Das Heimfindevermögen der Lachse
Die Lachse bieten ein eindrucksvolles Beispiel für die chemische Navigation. Dass sie wieder in ihre Geburtsgewässer zurückfinden beruht auf Substanzen in diesen, die sie über ihren Geruchssinn wahrnehmen. Doch man kann bisher noch nicht mit Sicherheit sagen, ob es sich bei den Geruchsstoffen um Pheromone oder irgendwelche anderen chemischen Marken handelt.
In einem entscheidenden Experiment konnte man bereits vor langem zeigen, dass flussaufwärts wandernde Kisutsch-Lachse die Fähigkeit verlieren, die richtige Flussverzweigung zu wählen, wenn man ihre Nasenhöhlen mit Baumwollmull verschließt: Man fing Tiere (insgesamt 302) kurz nach einer Gabelung in einem Fluss. Jeder Fisch wurde markiert, je nachdem, ob er im östlichen oder im westlichen Flussarm gefangen worden war, und man verstopfte dann die Nasenhöhlen bei jeweils der Hälfte der Tiere.
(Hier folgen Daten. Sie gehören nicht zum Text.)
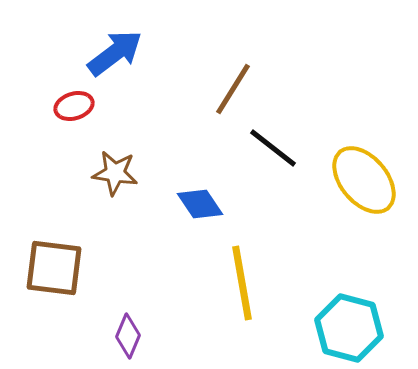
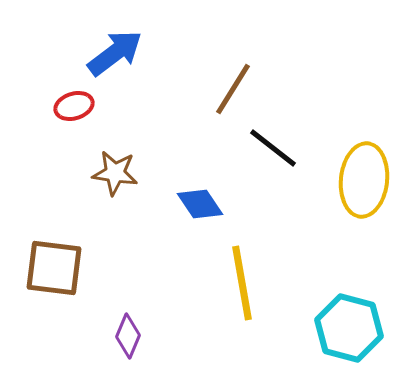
yellow ellipse: rotated 46 degrees clockwise
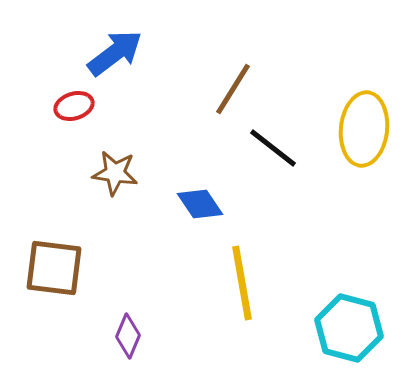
yellow ellipse: moved 51 px up
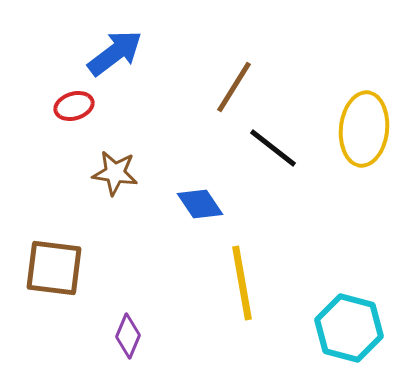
brown line: moved 1 px right, 2 px up
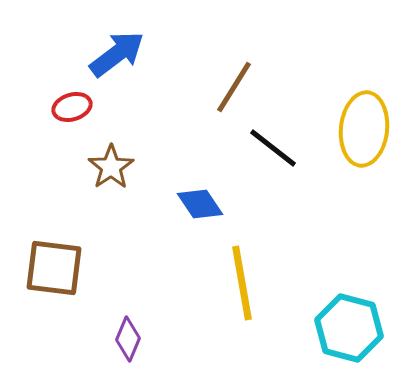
blue arrow: moved 2 px right, 1 px down
red ellipse: moved 2 px left, 1 px down
brown star: moved 4 px left, 6 px up; rotated 30 degrees clockwise
purple diamond: moved 3 px down
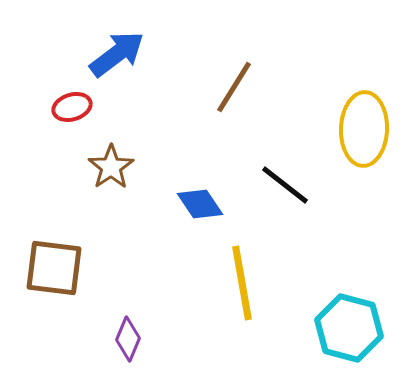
yellow ellipse: rotated 4 degrees counterclockwise
black line: moved 12 px right, 37 px down
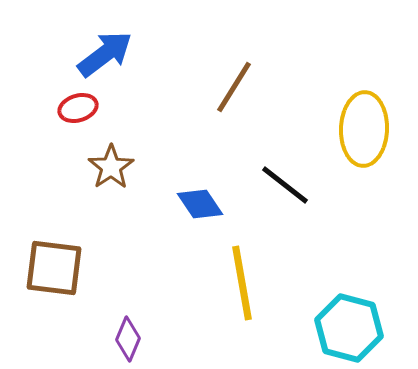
blue arrow: moved 12 px left
red ellipse: moved 6 px right, 1 px down
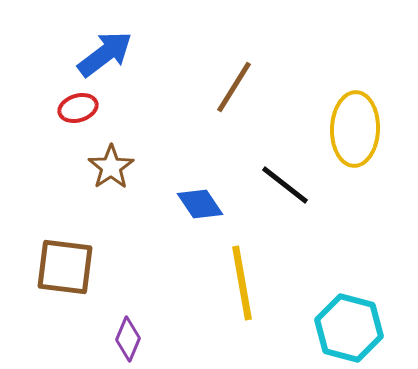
yellow ellipse: moved 9 px left
brown square: moved 11 px right, 1 px up
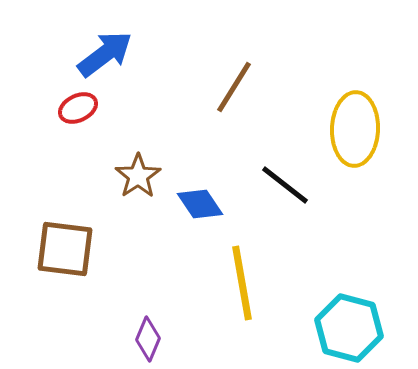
red ellipse: rotated 9 degrees counterclockwise
brown star: moved 27 px right, 9 px down
brown square: moved 18 px up
purple diamond: moved 20 px right
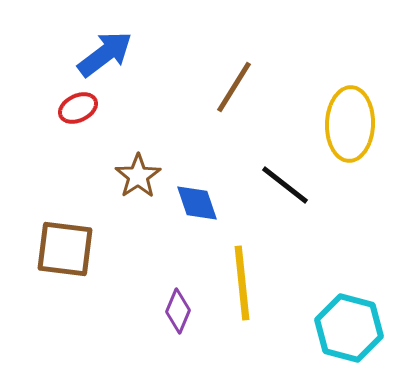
yellow ellipse: moved 5 px left, 5 px up
blue diamond: moved 3 px left, 1 px up; rotated 15 degrees clockwise
yellow line: rotated 4 degrees clockwise
purple diamond: moved 30 px right, 28 px up
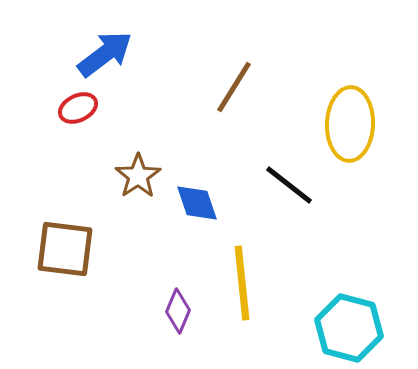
black line: moved 4 px right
Die übrigen Fische jeder Gruppe wurden als Kontrollen nur markiert. Danach ließ man alle Lachse wieder unterhalb der Gabelung frei. In den flussaufwärts in jedem Flussarm aufgestellten Reusen fing man 143 Tiere erneut ein. Unter den Kontrollen hatten alle Wiederfänge aus dem westlichen und 70% aus dem östlichen Flussarm die gleiche Strecke wie beim ersten Mal gewählt. Die Lachse, deren Geruchssinn man blockiert hatte, fand man jedoch wie zufällig verteilt überall wieder.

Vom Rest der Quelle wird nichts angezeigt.